Their rivals are the Socs, wealthy kids from the nice part of town, among whom is Cherry, an adorable Diane Lane, who hits it off with Ponyboy and Johnny (Macchio) at a drive-in movie.
Ponyboy, Johnny, and Dallas form a central trio in the movie with the other gang members being more or less periphery. Broadly speaking, the scene of a girl from a rival gang growing grudgingly fond of the hoods is a standard enough pattern, but I love how Coppola executes it here. Dallas is just out of prison, and he comes on too strong with the girls, whispering in Cherry's ear while she's trying to watch the movie and making crude remarks. But we don't take him as a villain, in fact his overbearing quality seems clumsy and oddly vulnerable, even as he's quite confident, reminding me of Han Solo in The Empire Strikes Back.
Cherry warms up to Ponyboy and Johnny more, but only in a sort of big sister way. Later that night, Johnny stabs a Soc to death, but the two never stop seeming like vulnerable kids as they take it on the lam on advice from Dallas. You watch them nervously meeting with Dallas at a bar (run by Tom Waits in a cameo) where Johnny receives a pistol from the older boy and there's great tension as one watches the two who are unmistakably children and you worry about the questionable decisions they're making about a dangerous set of circumstances.

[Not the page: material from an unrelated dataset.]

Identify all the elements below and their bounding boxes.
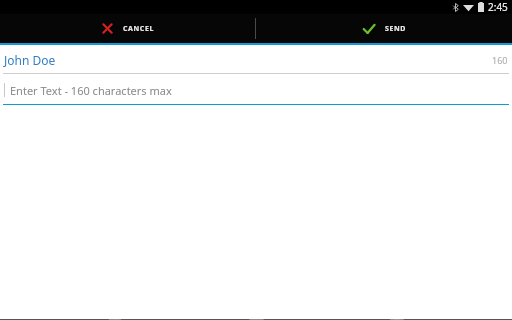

This first part of the movie works so well, and then Ponyboy, Johnny, and Dallas rescue a bunch of small children from a burning building. It's digested later a bit as it relates to feelings of self-worth among the boys, but mainly it seems to be in the movie to prove to the other characters and perhaps the audience that these boys are good in spite of everything. We, the audience, didn't need that, though. It shows perhaps the shallowness of those who accept and admire the boys afterwards who gave them only scorn before, but I don't feel like that was needed, either.
Macchio as Johnny is a weak link, too, his performance being a little two one-note for all has to carry, but there's enough really good character stuff in this movie to make me sorry it has to deviate into a sort of anthem.
*I wonder if Ponyboy is considered a sort of proto-brony.